--- PROVIDED MATERIAL Enclosed Below ---

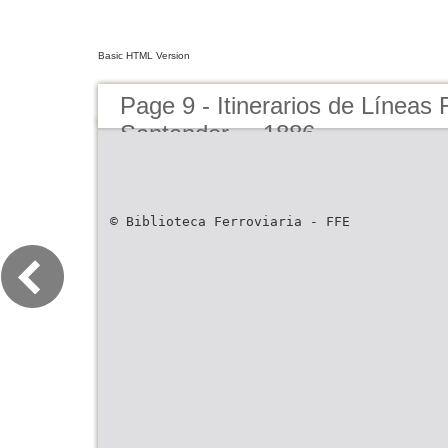
Basic HTML Version
Page 9 - Itinerarios de Líneas 
Santander..., 1886
© Biblioteca Ferroviaria - FFE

--- End of Enclosed PROVIDED MATERIAL ---

- **THE PROBLEM**
Return the lines of the data above in full and exactly, with no pictures.

- **RESPONSE BELOW**
Basic HTML Version
Page 9 - Itinerarios de Líneas 
Santander..., 1886
© Biblioteca Ferroviaria - FFE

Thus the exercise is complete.